Abbasso velocemente il cimino verso l’acqua perché quel grande pescione dorato che vedo là in fondo è indemoniato ed è troppo vicino alla superficie per i miei gusti, ho paura di eventuali salti. Funziona. Corre verso il fondo… lascio che la frizione del mulinello faccia il suo lavoro. Poi si ferma e istantaneamente inizio a recuperare, lentamente, con calma. Assecondo con la canna le testate potenti che di tanto in tanto scuotono l’attrezzatura e le mie coronarie. Arriva vicino alla barca, è grosso. Scopriamo che il guadino si è arricchito di nuove decorazioni… il casino che regnava in barca  ha fatto sì che la rete catturasse diverse esche… no comment.  Il re sembrava arreso, sul fianco, ma in un attimo si raddrizza, scoda violentemente e parte verso il fondo… grazie al cielo ho la prontezza di assecondarlo abbassando di nuovo la canna e lasciandolo sbobinare per alcuni interminabili secondi… si ferma. Adesso è il momento. Recupero lento ma con decisione.

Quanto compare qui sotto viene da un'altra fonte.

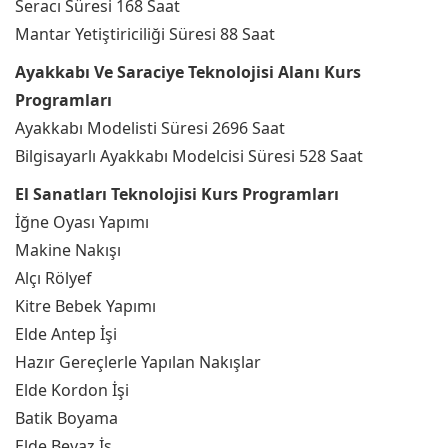
Seracı Süresi 168 Saat
Mantar Yetiştiriciliği Süresi 88 Saat
Ayakkabı Ve Saraciye Teknolojisi Alanı Kurs
Programları
Ayakkabı Modelisti Süresi 2696 Saat
Bilgisayarlı Ayakkabı Modelcisi Süresi 528 Saat
El Sanatları Teknolojisi Kurs Programları
İğne Oyası Yapımı
Makine Nakışı
Alçı Rölyef
Kitre Bebek Yapımı
Elde Antep İşi
Hazır Gereçlerle Yapılan Nakışlar
Elde Kordon İşi
Batik Boyama
Elde Beyaz İş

Il guadino mi da poca sicurezza… la destra alza la canna al cielo, il luccio è accanto allo scafo d’alluminio, con la sinistra lo opercolo sotto la mandibola sinistra, la destra molla la canna e va sotto la pancia del pesce, alzo il piacevole e notevole peso. Preso!
Velocemente è liberato del jerk e messo nel guadino ora libero da altri ami, dentro l’acqua. Con due colpi di remo siamo a riva. Due o tre foto di rito con sorrisi a mille denti.

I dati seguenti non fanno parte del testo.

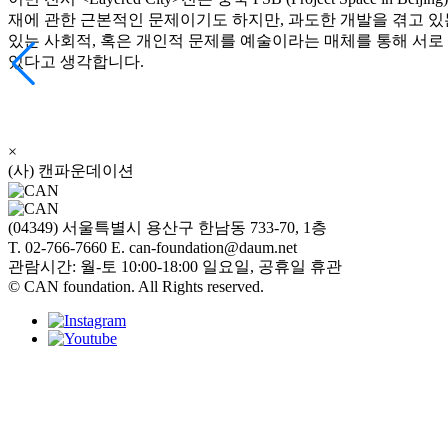
재에 관한 근본적인 문제이기도 하지만, 과도한 개발을 겪고 있는 
있는 사회적, 혹은 개인적 문제를 예술이라는 매체를 통해 서로
있다고 생각합니다.
×
(사) 캔파운데이션
(04349) 서울특별시 용산구 한남동 733-70, 1층
T. 02-766-7660 E. can-foundation@daum.net
관람시간: 월-토 10:00-18:00 일요일, 공휴일 휴관
© CAN foundation. All Rights reserved.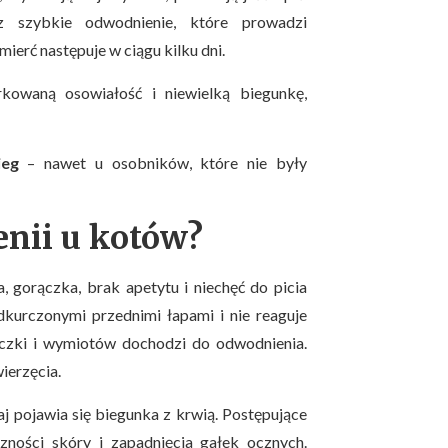
z szybkie odwodnienie, które prowadzi
ierć następuje w ciągu kilku dni.
kowaną osowiałość i niewielką biegunkę,
ieg
– nawet u osobników, które nie były
enii u kotów?
, gorączka, brak apetytu i niechęć do picia
dkurczonymi przednimi łapami i nie reaguje
czki i wymiotów dochodzi do odwodnienia.
ierzęcia.
aj pojawia się biegunka z krwią. Postępujące
zności skóry i zapadnięcia gałek ocznych.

E’ un pesce maestoso e bellissimo. E’ massiccio, molto massiccio; si vedono i segni della recente frega, ma non è affatto patito…
Lo appoggio in acqua e appena sfiorata la superficie una codata favolosa lo fa allontanare fulmineamente da me.
Poi con un nuoto lento, quasi stupito e perplesso si allontana davanti ai nostri occhi. Grande apertura! Luccio big mama a jerk by Pietro Invernizzi
Riprendiamo la pesca a lancio fiduciosi ed entusiasti, ma nulla verrà a minacciare le nostre esche per le successive due ore.
Al tramonto, un po’ stanchini dopo mille milioni di lanci, decidiamo di fare una traina spiombata con dei crank.
Appena partiti, dopo aver chiuso il freno del mulinello da un minuto circa, una tuonata, uno strattone tremendo mi sorprenderà…
Rispondo ferrando lungo, ma un’altra testata violenta fletterà la canna, istintivamente, di reazione, con il pollice bloccherò la bobina e proverò a contro-ferrare… Eccessivo, un errore. L’unghia del pollice quasi si incastrerà sotto il ponte del mulinello, la canna si piegherà forte e… libero…
Basito e triste recupererò e scoprirò di aver aperto due ami delle due ancorette… assurdo! Ma quelle ancorette originali del crank, che credevo buone, a ben vedere sono gracili e sottili. Quest’ultima emozione, quest’ultimo amaro rimpianto, rovinerà un po’ la festa di una grande apertura luccio 2016. Perché si sa, i pesci persi sono sempre i più grossi, crescono nella nostra fantasia, ci ossessionano, diventano un luccio da un metro e mezzo o forse una trota lacustre gigante, magari un perca enorme, probabilmente un drago… non lo sapremo mai. Ma quel che è certo è che torneremo a cercare di prenderlo! Un eterno inseguire i propri sogni, con la canna da pesca in mano.